If you are a little older and had a chromosomal miscarriage, should you be discouraged from trying again? I don’t think so. Yes the odds of miscarriage increase with increasing age. Most pregnancies, even in women in their early 40’s go to term. The miscarriage rate is high, but there are more babies than miscarriages.
Should you take any steps to shorten the follicular phase? If your cycles are far apart, it just makes it harder to conceive because you get fewer chances per year than most people. Another problem is that it’s hard to know when ovulation is taking place, so timing can be an issue. However, I am not aware that the egg quality is compromised in a long cycle. If you can time it well, the odds are the same as in a more normal cycle, and I have not heard that the miscarriage rate is any higher. So most do correct a long cycle to make it shorter, but it’s not because we are trying to control embryo quality.
How are polpys diagnosed? Ultrasound or HSG or sono-hysterogram (this last one is where the doctor uses a speculum and squirts a little water inside the uterus while doing the ultrasound. This really helps see small defects in the uterine lining, like polyps). I have found through the years, especially as the quality of the ultrasound machines have improved, that a careful vaginal ultrasound works quite well. HSG has been OK, but it misses small polyps. The sono-hysterogram is probably the best test because it finds the smaller ones, but if the uterus looks perfect on regular ultrasound there is only a small benefit to having the sono-hysterogram.
Day 7 blastocyst? If day 6 works why wouldn’t at least some day 7s?. I have not had any patients use day 7 embryos. It’s suboptimal. Maybe as we get more experienceday 7 will become useful. One problem may be that a good embryo will be hatched out of it’s shell by day 7, which may or may not be a problem. .
IVF during breastfeeding? It can work but I don’t know if the breastfeeding affects your chances of success. Yes most fertility drugs are the same hormones that are already circulating, but taking the drugs will increase their concentration in breast milk.

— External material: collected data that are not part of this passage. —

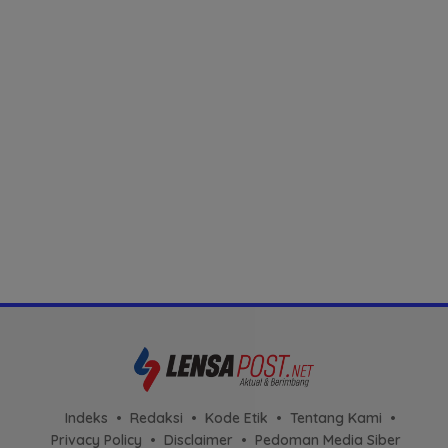
Indeks
Redaksi
Kode Etik
Tentang Kami
Privacy Policy
Disclaimer
Pedoman Media Siber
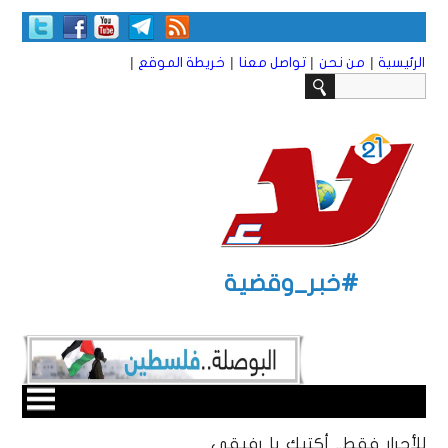
|
|
|
|
الرئيسية
من نحن
تواصل معنا
خريطة الموقع
#خبر_وقضية
للأحرار فقط.. أكتبك يا رفيقي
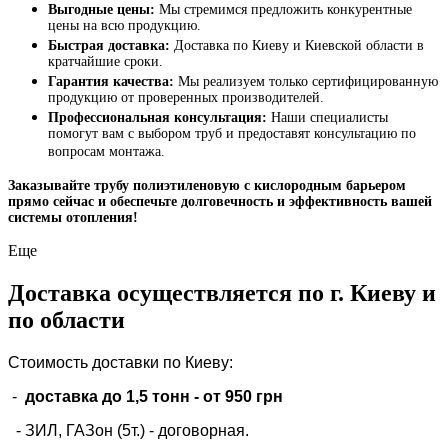
Выгодные цены:
Мы стремимся предложить конкурентные
цены на всю продукцию.
Быстрая доставка:
Доставка по Киеву и Киевской области в
кратчайшие сроки.
Гарантия качества:
Мы реализуем только сертифицированную
продукцию от проверенных производителей.
Профессиональная консультация:
Наши специалисты
помогут вам с выбором труб и предоставят консультацию по
вопросам монтажа.
Заказывайте трубу полиэтиленовую с кислородным барьером
прямо сейчас и обеспечьте долговечность и эффективность вашей
системы отопления!
Еще
Доставка осуществляется по г. Киеву и
по области
Стоимость доставки по Киеву:
-
доставка до 1,5 тонн -
от 950 грн
- ЗИЛ, ГАЗон (5т.) -
договорная
.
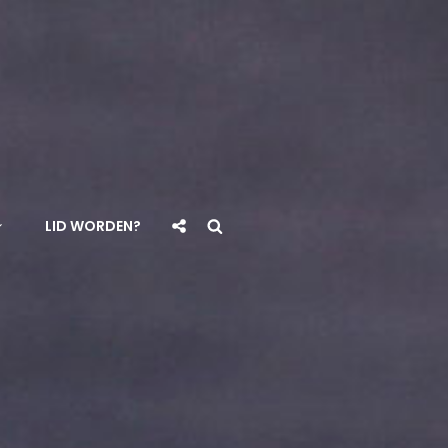
Social
Search
LID WORDEN?
Share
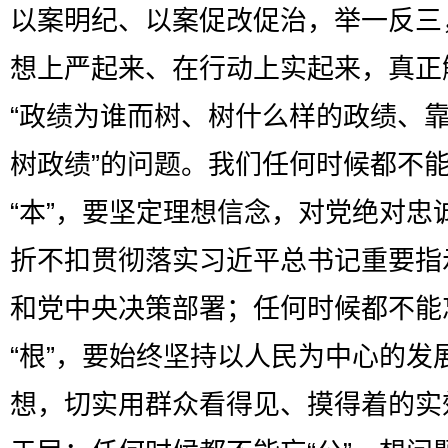
以案明纪、以案促改促治，举一反三
想上严起来、在行动上实起来，真正
“政绩为谁而树、树什么样的政绩、
树政绩”的问题。我们任何时候都不
“本”，要坚定理想信念，对党绝对忠
折不扣贯彻落实习近平总书记重要指
和党中央决策部署；任何时候都不能
“根”，要始终坚持以人民为中心的发
想，切实用群众看得见、摸得着的实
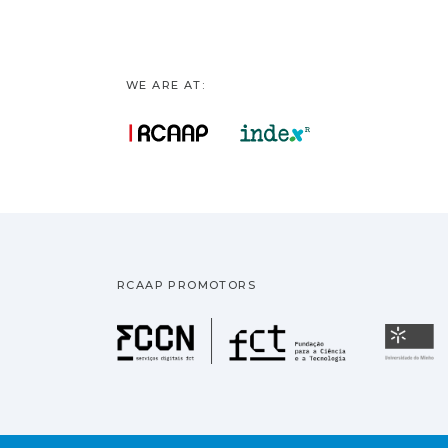
WE ARE AT:
RCAAP PROMOTORS
Fundação pa
U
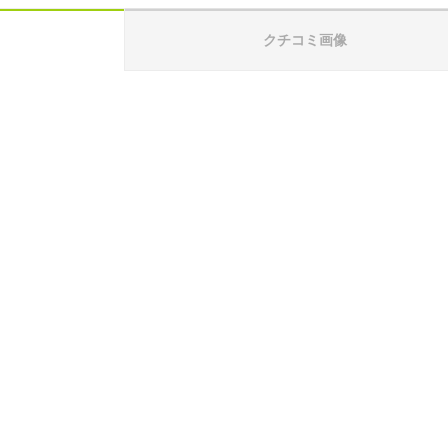
クチコミ画像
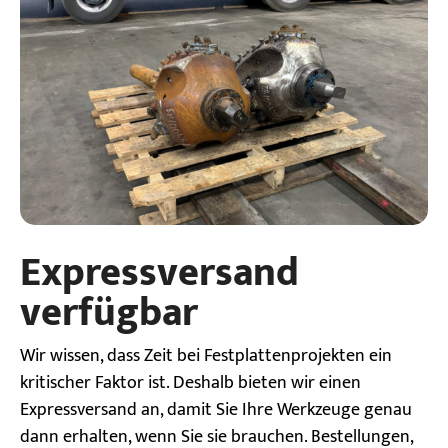
Expressversand
verfügbar
Wir wissen, dass Zeit bei Festplattenprojekten ein
kritischer Faktor ist. Deshalb bieten wir einen
Expressversand an, damit Sie Ihre Werkzeuge genau
dann erhalten, wenn Sie sie brauchen. Bestellungen,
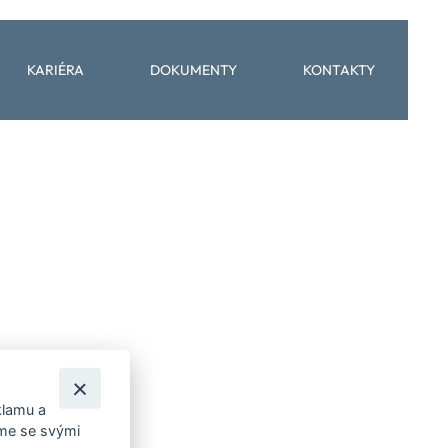
KARIÉRA
DOKUMENTY
KONTAKTY
klamu a
íme se svými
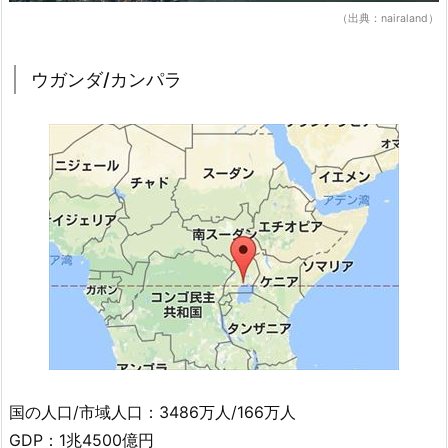
（出典：nairaland）
ウガンダ/カンパラ
国の人口/市域人口：3486万人/166万人
GDP：1兆4500億円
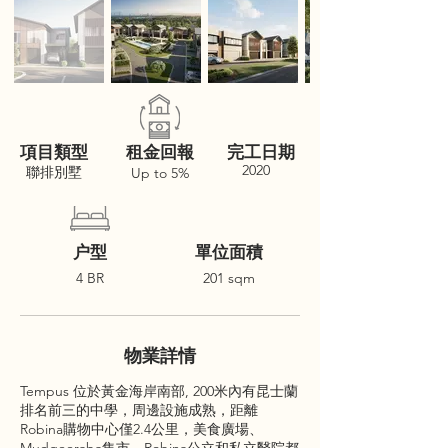
項目類型
租金回報
完工日期
2020
聯排別墅
Up to 5%
户型
單位面積
4 BR
201 sqm
物業詳情
Tempus 位於黃金海岸南部, 200米內有昆士蘭
排名前三的中學，周邊設施成熟，距離
Robina購物中心僅2.4公里，美食廣場、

After chemo, if the sperm counts are ok, is the sperm ok? This is tough to answer. My feeling is that it is, but it’s just a feeling. You will certainly get different opinions from different doctors. I have not met any doctors who do not want the husband to use the sperm, but there could be some out there. The doctors may inform the husband that there may be unknown issues.
Translocations: is IVF the only way to have a healthy child? No. Pregnancy and delivery on your own is possible. The stats on this are tricky because most embryos that are created from a couple where one partner is a translocation carrier are abnormal. However, most abnormal embryos do not implant, so if there is implantation, odds are its normal (not 100% and the odds depend on if the translocation is maternal or paternal). You really need a genetic counselor to give you more specific numbers and more of an explanation. IVF with PGD will help, however, it’s expensive and tedious, and does not guarantee a pregnancy, or even a transfer. That being said, there are patients with translocations who are only interested in IVF with PGD.
If I am not crazy about PGD for genetic screening (for Down’s syndrome and the like) , how do I feel about PGD when you know when you have a specific disease (such as CF or hemophilia)? I feel much better. PGD works better in such cases.
Cervical stenosis: good idea for a blog, but yes it can be a cause of infertility.
If the semen analysis is abnormal, always repeat it. Sometimes the minor abnormalities just go away.
What if you go for the hsg and the cervix is closed? If you get a period, your cervix is not closed. There are different ways to do the hsg and one involves putting a tube through the cervix and into the uterus. This is at times difficult or impossible to do because the cervix may not be completely closed, but narrow. The better way is not to put the tube in and just squirt the fluid up the cervix. The cervical canal acts as the tube and brings the dye up into the uterus. In this case, there is a much lower chance of running into "stenosis" issues.
Thanks again and please read the disclaimer 5/17/06.